### Work to complete
For the records that follow, give the number of lines in which the word "interpersonal" occurs, with nothing added.
Start of Block
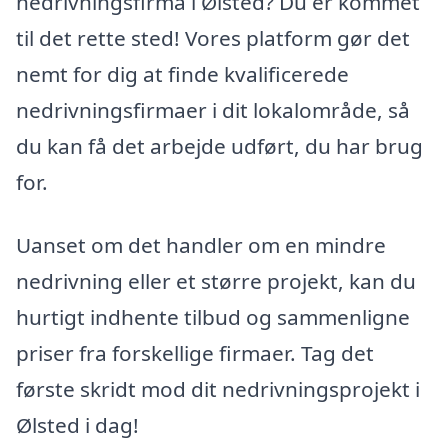
nedrivningsfirma i Ølsted? Du er kommet
til det rette sted! Vores platform gør det
nemt for dig at finde kvalificerede
nedrivningsfirmaer i dit lokalområde, så
du kan få det arbejde udført, du har brug
for.
Uanset om det handler om en mindre
nedrivning eller et større projekt, kan du
hurtigt indhente tilbud og sammenligne
priser fra forskellige firmaer. Tag det
første skridt mod dit nedrivningsprojekt i
Ølsted i dag!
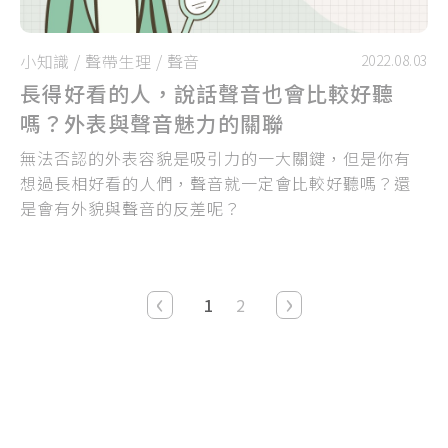
小知識
/
聲帶生理
/
聲音
2022.08.03
長得好看的人，說話聲音也會比較好聽
嗎？外表與聲音魅力的關聯
無法否認的外表容貌是吸引力的一大關鍵，但是你有
想過長相好看的人們，聲音就一定會比較好聽嗎？還
是會有外貌與聲音的反差呢？
‹
›
1
2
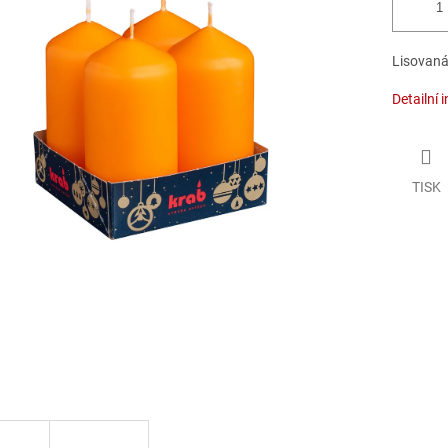
Lisovaná
Detailní 
TISK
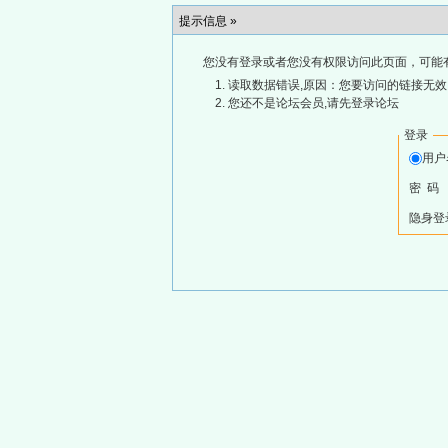
提示信息 »
您没有登录或者您没有权限访问此页面，可能
读取数据错误,原因：您要访问的链接无效,
您还不是论坛会员,请先登录论坛
登录
用
密 码
隐身登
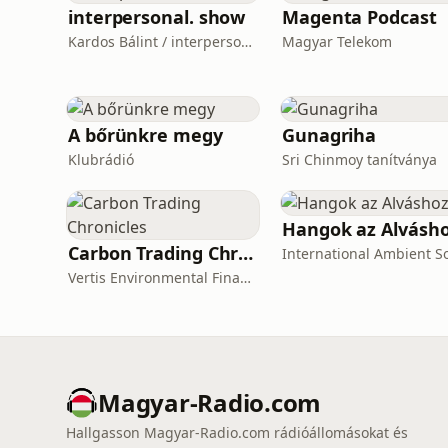
interpersonal. show
Magenta Podcast
Kardos Bálint / interpersonal.host
Magyar Telekom
A bőrünkre megy
Gunagriha
Klubrádió
Sri Chinmoy tanítványa
Hangok az Alvásh
Carbon Trading Chronicles
Vertis Environmental Finance
Magyar-Radio.com
Hallgasson Magyar-Radio.com rádióállomásokat és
End of Block
### Reply
2